Ongeveer halverwege de slaapcyclus gaat de actieve slaap over in de stille slaap. Tijdens de stille slaap beweegt het kind nauwelijks. De ademhaling is rustig en regelmatig. Baby’s in stille slaap worden minder snel wakker door geluid en andere omgevingsfactoren. Na afloop van de stille slaap, wat tevens het einde is van de slaapcyclus, wordt een baby wakker, of beginnen zij de slaapcyclus weer opnieuw. De slaap-waakcyclus van een pasgeborene kent geen dag- en nachtritme, maar is ongeveer gelijk verdeeld over 24 uur (zie Figuur 2).

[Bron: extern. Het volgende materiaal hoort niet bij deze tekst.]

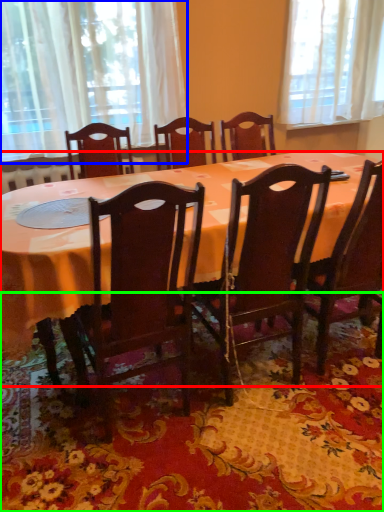 Question: Based on their relative distances, which object is nearer to desk (highlighted by a red box)? Choose from curtain (highlighted by a blue box) and mat (highlighted by a green box).

Choices:
 (A) curtain
 (B) mat

Answer: (B) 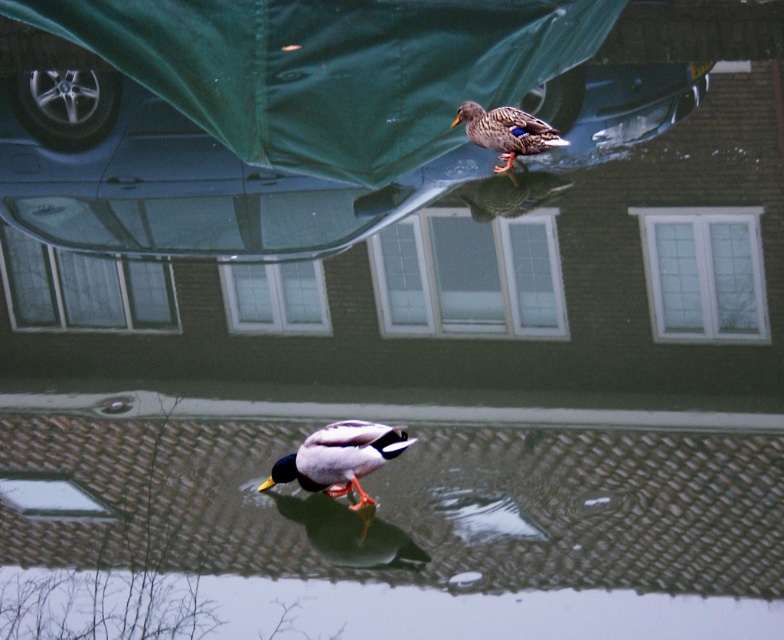 Between green glossy duck at center and matte brown duck at upper center, which one is positioned lower?

green glossy duck at center is lower down.

Where is `green glossy duck at center`? This screenshot has width=784, height=640. green glossy duck at center is located at coordinates (339, 458).

Does point (245, 112) lie in front of point (354, 483)?

No.

The width and height of the screenshot is (784, 640). Describe the element at coordinates (329, 67) in the screenshot. I see `metallic blue car at upper center` at that location.

Find the location of `metallic blue car at upper center`. metallic blue car at upper center is located at coordinates (329, 67).

Can you confirm if metallic blue car at upper center is shorter than matte brown duck at upper center?

No, metallic blue car at upper center is not shorter than matte brown duck at upper center.

Who is shorter, metallic blue car at upper center or matte brown duck at upper center?

matte brown duck at upper center is shorter.

Between point (162, 33) and point (459, 109), which one is positioned in front?

Point (459, 109) is in front.

Find the location of a particular element. metallic blue car at upper center is located at coordinates (329, 67). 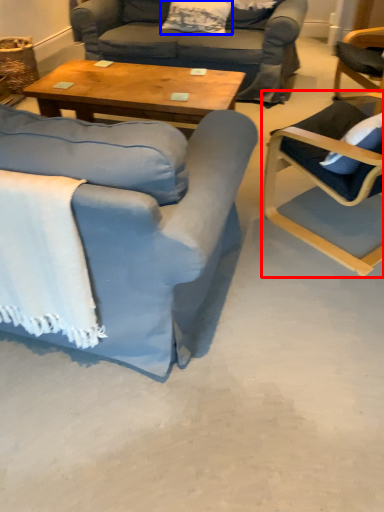 Question: Among these objects, which one is farthest to the camera, chair (highlighted by a red box) or pillow (highlighted by a blue box)?

Choices:
 (A) chair
 (B) pillow

Answer: (B) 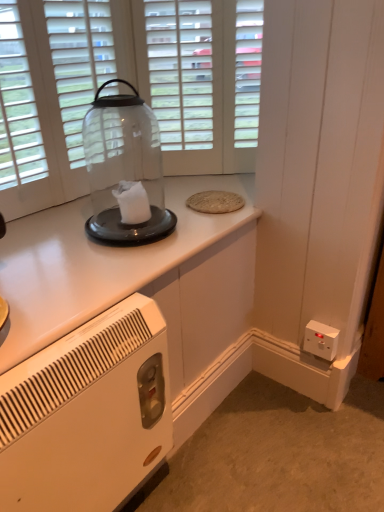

Slaap bij jonge kinderen (6 maanden – 4 jaar)
Naarmate baby’s ouder worden, gaat de stille slaap steeds meer over in de non-REM slaap. Dit begint op de leeftijd van 6 maanden. In de loop van het eerste levensjaar komt een dag- en nachtritme geleidelijk op gang. Deze verschuiving wordt vooral veroorzaakt door de rijping van de hersenen, maar in de loop van de maanden gaan omgevingsfactoren ook een rol spelen. Daarnaast wordt een slaapcyclus steeds langer en brengen kinderen relatief minder tijd door in de actieve slaap of REM slaap. In vergelijking met volwassenen brengen jonge kinderen veel meer tijd door in de REM slaap. Bij baby’s bestaat de slaap nog voor ongeveer de helft uit de actieve (REM) slaap, bij driejarigen is dit nog ongeveer 30%, terwijl bij volwassenen slechts ongeveer 20% van de slaap uit REM slaap bestaat.
Slaap bij kinderen (4-12 jaar)
Op de leeftijd van vier jaar duurt een slaapcyclus ongeveer 90-100 minuten. Op de leeftijd van 5 jaar loopt het percentage REM slaap terug naar ongeveer 18,5%.
Slaap bij adolescenten (vanaf 12 jaar)
Het percentage REM slaap blijft min of meer hetzelfde (18,5%) tot in de adolescentie. Dan neemt het percentage REM slaap weer toe naar ongeveer 22%. Vervolgens neemt de REM slaap in de volwassen leeftijd weer iets af naar 20% en bij ouderen (70+) zelfs naar een percentage van 14%.
Figuur 2: Ontwikkeling van een dag-nachtritme op verschillende leeftijden (bron: Verhulst, 2005). De lijn staat voor de verschillende slaap- en waakperiodes gedurende 24 uur: Onder het zwarte vlak is men in slaap, boven het zwarte vlak is men wakker. De kleine schommelingen in de lijn symboliseren de verschillende slaapfases (afwisselend diepe en oppervlakkige slaap) en waakfases (afwisselend periodes van alertheid en van verminderde concentratie).